## Records for this task
◆ ◆ ◆

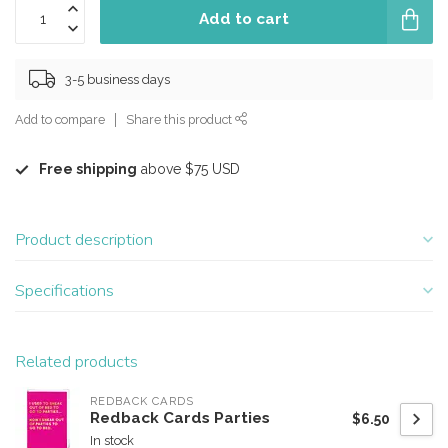
Add to cart
3-5 business days
Add to compare
Share this product
Free shipping
above $75 USD
Product description
Specifications
Related products
REDBACK CARDS
Redback Cards Parties
$6.50
In stock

◆ ◆ ◆

## What is needed
Keep only the lines from the one containing "3-5 business days" to the end of the entries, and repeat them exactly.

## Output
3-5 business days
Add to compare
Share this product
Free shipping
above $75 USD
Product description
Specifications
Related products
REDBACK CARDS
Redback Cards Parties
$6.50
In stock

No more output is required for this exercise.